Die Mauern waren bei der Expansion der Stadt genauso im Wege wie zum Beispiel auch der Halbturm neben dem Schlauchturm der späteren Feuerwehr, und so wurde alles sukzessive abgebaut. Abschnittweise wurden die Mauern versteigert, die abgerissenen Steine wurden schließlich gerne in Kellern verwendet, so findet man heute noch welche unter anderem in der einstigen Seilerei Albers an der Ecke Holzmarkt/Caspersgässchen. Aber auch beim Bau des ersten Prosper-Hospitals sollen sie benutzt worden sein.

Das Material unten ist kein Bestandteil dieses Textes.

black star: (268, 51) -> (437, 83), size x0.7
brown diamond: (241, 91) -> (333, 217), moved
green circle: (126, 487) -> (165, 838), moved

Was bedeutet: So ganz falsch ist die Annahme von Wolfgang Bauer also nicht, dass Stadtmauer-Steine überall im Stadtgebiet verstreut seien. Und auch Dr. Koppe erinnert an eine kleine Mauer vor dem Petrinum-Neubau, bei dem möglicherweise Original-Steine verwendet wurden: „Aber der Standort hat mit der früheren Stadtmauer nichts zu tun.“ Und auch im Hof des Stadtarchivs an der Hohenzollernstraße soll sich laut Wolfgang Bauer ein Haufen Stadtmauer-Steine befinden. Was Dr. Koppe nur bestätigen kann: „Die waren wohl mal Bestandteil einer Ausstellung.“ Aber: Für einen potenziellen Stadttor-Bau würde das wohl immer noch nicht reichen.